A cerveja era vista como um alimento
As evidências para essa teoria vieram após anos de pesquisa para o novo livro que a autora estava desenvolvendo. Segundo Peyton, em diferentes regiões espalhadas ao redor do planeta, a cerveja era normalmente vista como um alimento, como uma parte do cardápio da família, e que logo era também considerado parte das “tarefas domésticas” que eram reservadas às mulheres.
Muito além de uma criação, o processo de fabricação da cerveja era uma tarefa exclusivamente realizada por mulheres durante muitos séculos. O que inicialmente era realizado como uma tarefa da casa, passou rapidamente a se tornar uma especialidade muito apreciada, sendo inclusive uma fonte de renda extra para estas mulheres que vendiam, e em pouco tempo a cerveja passou a ser uma bebida feita por mulheres, devido ao fato de conhecerem todos os segredos e terem a mão diversas receitas, mas basicamente era mesmo porque elas fabricavam uma cerveja muito melhor.
Os bares eram “coisa de mulher” na antiguidade
Os resultados da pesquisa que a autora Peyton chegou, remete há cerca de 10 mil anos atrás, e mostra dados que confirmam que, se temos tanta variação de aromas e sabores espalhados por todo o mundo, isso só foi possível devido ao trabalho das mulheres.
Há pelo menos 7 mil anos antes, na antiga Mesopotâmia e também na Suméria, era justamente esse tipo de conhecimento especial, e de certa forma exclusivo, que tornou a invenção da cerveja, uma exclusivamente das mulheres, que também tinham o monopólio da administração das tabernas, que eram os bares naquela época, e esse tipo de estabelecimento era um negócio “de mulher”.
De um modo geral a cerveja sempre foi considerada um presente de uma deusa nas sociedades mais antigas, nunca de um deus masculino.
A cerveja era um meio de incrementar o orçamento familiar
As cervejas produzidas na época dos famosos vikings, eram produzidas também pelas mulheres, e era assim da mesma forma em todas as sociedades que fazem parte do norte da Europa.
As mulheres produziam a cerveja em casa também na Inglaterra, e vendiam para vizinhos e comerciantes como um meio de incrementar o orçamento familiar. Estas mulheres eram conhecidas como “Alewifes”, que traduzido ao pé da letra acaba sendo conhecido como esposas-Ale, ou esposas da cerveja.

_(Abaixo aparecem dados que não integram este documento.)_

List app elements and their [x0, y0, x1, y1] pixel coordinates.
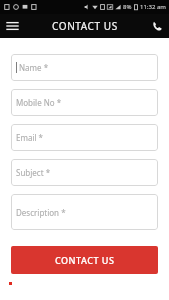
staticText: 11:32 am: [140, 3, 166, 11]
staticText: Name *: [19, 62, 49, 73]
button[interactable]: Mobile No *: [11, 89, 158, 116]
staticText: CONTACT US: [55, 254, 115, 266]
staticText: Description *: [16, 207, 66, 218]
staticText: Mobile No *: [16, 97, 62, 108]
staticText: CONTACT US: [52, 19, 118, 33]
button[interactable]: Call: [148, 17, 166, 35]
button[interactable]: Email *: [11, 124, 158, 151]
button[interactable]: Description *: [11, 194, 158, 230]
staticText: Subject *: [16, 167, 51, 178]
button[interactable]: Open navigation menu: [3, 17, 21, 35]
staticText: Email *: [16, 132, 44, 143]
staticText: 8%: [123, 3, 132, 11]
button[interactable]: CONTACT US: [11, 246, 158, 274]
button[interactable]: Name *: [11, 54, 158, 81]
button[interactable]: Subject *: [11, 159, 158, 186]
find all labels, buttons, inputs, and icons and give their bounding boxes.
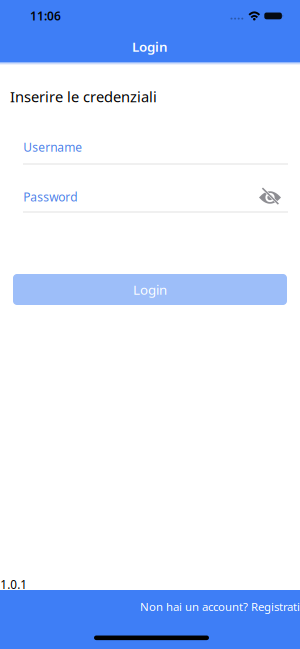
staticText: Login <box>133 281 167 298</box>
staticText: Non hai un account? Registrati <box>140 599 300 614</box>
staticText: Login <box>132 38 168 55</box>
staticText: 1.0.1 <box>0 576 27 592</box>
button[interactable]: Non hai un account? Registrati <box>140 599 300 614</box>
button[interactable]: Login <box>13 274 287 305</box>
staticText: 11:06 <box>30 8 61 24</box>
button[interactable]: Username <box>13 138 288 168</box>
button[interactable]: Password <box>13 188 288 218</box>
staticText: Username <box>23 139 82 155</box>
staticText: Password <box>23 189 77 205</box>
button[interactable]: Show password <box>258 190 282 206</box>
staticText: Inserire le credenziali <box>10 87 157 106</box>
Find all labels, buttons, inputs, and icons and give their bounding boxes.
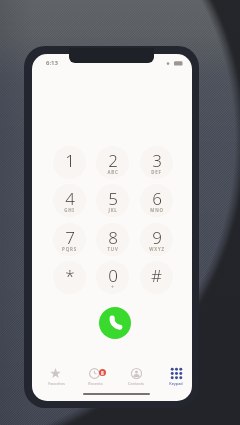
staticText: +	[111, 284, 115, 290]
staticText: 6	[152, 187, 162, 210]
button[interactable]: 3	[140, 146, 173, 179]
button[interactable]: #	[140, 261, 173, 294]
staticText: 5	[108, 187, 118, 210]
staticText: MNO	[150, 207, 164, 213]
staticText: 2	[108, 149, 118, 172]
button[interactable]: 7	[53, 223, 86, 256]
button[interactable]	[37, 363, 75, 387]
button[interactable]: 9	[140, 223, 173, 256]
staticText: 1	[65, 149, 75, 172]
button[interactable]	[76, 363, 114, 387]
button[interactable]: 6	[140, 184, 173, 217]
staticText: 0	[108, 264, 118, 287]
staticText: 3	[152, 149, 162, 172]
staticText: TUV	[107, 246, 119, 252]
staticText: #	[151, 264, 162, 287]
staticText: Contacts	[128, 381, 144, 386]
staticText: *	[65, 264, 75, 287]
staticText: 9	[152, 226, 162, 249]
button[interactable]: *	[53, 261, 86, 294]
staticText: 6:13	[46, 59, 58, 67]
staticText: Keypad	[169, 381, 183, 386]
staticText: 7	[65, 226, 75, 249]
button[interactable]	[117, 363, 155, 387]
button[interactable]: 4	[53, 184, 86, 217]
button[interactable]: 0	[96, 261, 129, 294]
button[interactable]: Call	[99, 307, 131, 339]
staticText: WXYZ	[149, 246, 165, 252]
button[interactable]: 1	[53, 146, 86, 179]
button[interactable]: 2	[96, 146, 129, 179]
staticText: GHI	[64, 207, 75, 213]
staticText: ABC	[107, 169, 119, 175]
button[interactable]: 5	[96, 184, 129, 217]
staticText: 8	[101, 370, 104, 376]
button[interactable]: 8	[96, 223, 129, 256]
staticText: 4	[65, 187, 75, 210]
staticText: DEF	[151, 169, 162, 175]
staticText: Recents	[88, 381, 103, 386]
staticText: 8	[108, 226, 118, 249]
staticText: JKL	[108, 207, 118, 213]
button[interactable]	[157, 363, 192, 387]
staticText: PQRS	[62, 246, 77, 252]
staticText: Favorites	[48, 381, 65, 386]
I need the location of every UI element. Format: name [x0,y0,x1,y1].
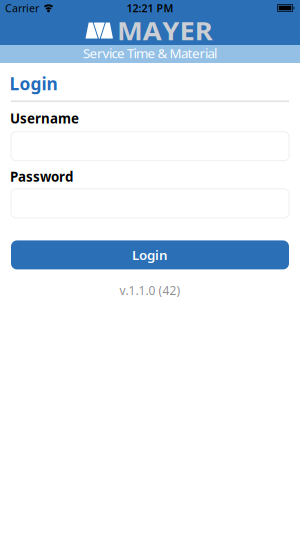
staticText: v.1.1.0 (42) [120,282,180,298]
staticText: E [178,14,192,47]
staticText: A [144,14,162,47]
staticText: Y [162,14,178,47]
staticText: R [192,14,210,47]
staticText: Password [10,168,73,185]
staticText: Username [10,110,79,127]
staticText: Login [10,72,58,95]
staticText: Login [132,246,168,264]
staticText: Service Time & Material [83,44,217,62]
textField[interactable] [19,131,289,161]
staticText: 12:21 PM [126,1,174,15]
button[interactable]: Login [11,240,289,269]
staticText: M [120,14,144,47]
staticText: Carrier [5,1,39,15]
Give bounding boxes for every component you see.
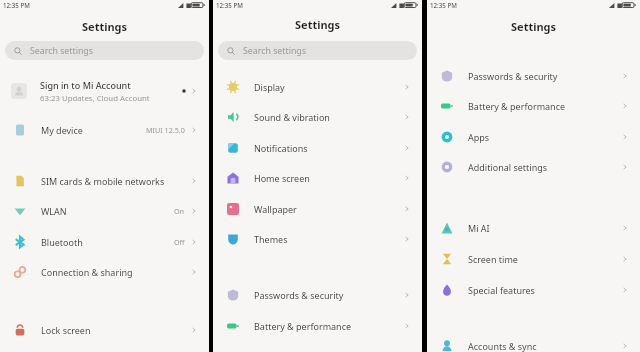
staticText: Wallpaper	[254, 203, 297, 215]
staticText: Settings	[82, 19, 128, 34]
staticText: Notifications	[254, 142, 308, 154]
staticText: Battery & performance	[468, 100, 566, 112]
staticText: Settings	[511, 19, 557, 34]
staticText: Passwords & security	[254, 289, 344, 301]
button[interactable]: Sign in to Mi Account	[0, 74, 209, 108]
staticText: My device	[41, 124, 83, 136]
staticText: Additional settings	[468, 161, 548, 173]
staticText: WLAN	[41, 205, 67, 217]
staticText: 12:35 PM	[216, 1, 243, 9]
staticText: Mi AI	[468, 222, 490, 234]
staticText: Battery & performance	[254, 320, 352, 332]
button[interactable]: Battery & performance	[427, 90, 640, 121]
button[interactable]: Sound & vibration	[213, 101, 422, 132]
staticText: Lock screen	[41, 324, 91, 336]
button[interactable]: Notifications	[213, 132, 422, 163]
staticText: Screen time	[468, 253, 518, 265]
button[interactable]: Battery & performance	[213, 310, 422, 341]
button[interactable]: Lock screen	[0, 314, 209, 345]
button[interactable]: Wallpaper	[213, 193, 422, 224]
staticText: SIM cards & mobile networks	[41, 175, 165, 187]
button[interactable]: Home screen	[213, 162, 422, 193]
staticText: Search settings	[30, 45, 93, 57]
staticText: Special features	[468, 284, 535, 296]
button[interactable]: Connection & sharing	[0, 256, 209, 287]
button[interactable]: Bluetooth	[0, 226, 209, 257]
button[interactable]: SIM cards & mobile networks	[0, 165, 209, 196]
button[interactable]: Additional settings	[427, 151, 640, 182]
staticText: 12:35 PM	[430, 1, 457, 9]
staticText: Home screen	[254, 172, 310, 184]
button[interactable]: Special features	[427, 274, 640, 305]
staticText: Bluetooth	[41, 236, 83, 248]
button[interactable]: Apps	[427, 121, 640, 152]
staticText: Themes	[254, 233, 288, 245]
staticText: Sign in to Mi Account	[40, 79, 131, 91]
button[interactable]: Search settings	[218, 41, 417, 60]
button[interactable]: Passwords & security	[213, 279, 422, 310]
staticText: Display	[254, 81, 285, 93]
staticText: MIUI 12.5.0	[146, 125, 185, 135]
staticText: Passwords & security	[468, 70, 558, 82]
staticText: Off	[174, 237, 185, 247]
button[interactable]: Accounts & sync	[427, 330, 640, 352]
staticText: Apps	[468, 131, 490, 143]
button[interactable]: Screen time	[427, 243, 640, 274]
staticText: 63:23 Updates, Cloud Account	[40, 93, 150, 104]
button[interactable]: My device	[0, 114, 209, 145]
button[interactable]: WLAN	[0, 195, 209, 226]
button[interactable]: Search settings	[5, 41, 204, 60]
button[interactable]: Mi AI	[427, 212, 640, 243]
staticText: On	[174, 206, 185, 216]
staticText: Search settings	[243, 45, 306, 57]
staticText: 12:35 PM	[3, 1, 30, 9]
staticText: Settings	[295, 17, 341, 32]
button[interactable]: Passwords & security	[427, 60, 640, 91]
button[interactable]: Display	[213, 71, 422, 102]
button[interactable]: Themes	[213, 223, 422, 254]
staticText: Sound & vibration	[254, 111, 330, 123]
staticText: Connection & sharing	[41, 266, 133, 278]
staticText: Accounts & sync	[468, 340, 537, 352]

A rainha Elizabeth I tomava cerveja em todas as refeições
Acabou sendo na popular Inglaterra onde a cerveja acabou se popularizando mais, tornando um dos mais importantes lugares para a bebida.
A cerveja começou a fazer parte da rotina e das refeições de todas as famílias, inclusive no café da manhã, que era muito praticado pela rainha Elizabeth I, uma das mais fervorosas amantes da bebida, que sempre falava que “uma refeição perfeita é feita com pão, queijo e cerveja”.
Apesar do fervoroso apreço da rainha Elisabeth I pela cerveja, e todos tendo a identificação total desse mundo com as mulheres, é previsto que foi mais ou menos nessa época que o desenvolvimento e a fabricação da bebida começaram a ser tomado das mãos das mulheres, e aos poucos começou a sofrer uma ressignificação como um elemento do mundo masculino.
As bruxas eram fabricantes de cerveja
No meio desse contexto e também passando pela crise da Idade Média, temos o início do que conhecemos hoje como capitalismo. Muitos movimentos começaram a ser considerados “hereges” tanto pelo estado, como também pela igreja, e estes movimentos eram ferozmente perseguidos, incluindo todo e qualquer tipo de irmandade ou organização feminina.
O período que acabou ficando conhecido como Caça às Bruxas começou dessa forma, e foi também no meio dessa confusão toda que o processo de fabricação da cerveja começou a ser transferido para os homens, e segundo Peyton, boa parte do que imaginamos atualmente como sendo uma definição da figura de uma bruxa, nasceu do contexto dentro dessa fabricação de cervejas, tendo muitas dessas consideras “bruxas” sendo na verdade, simples mulheres cervejeiras.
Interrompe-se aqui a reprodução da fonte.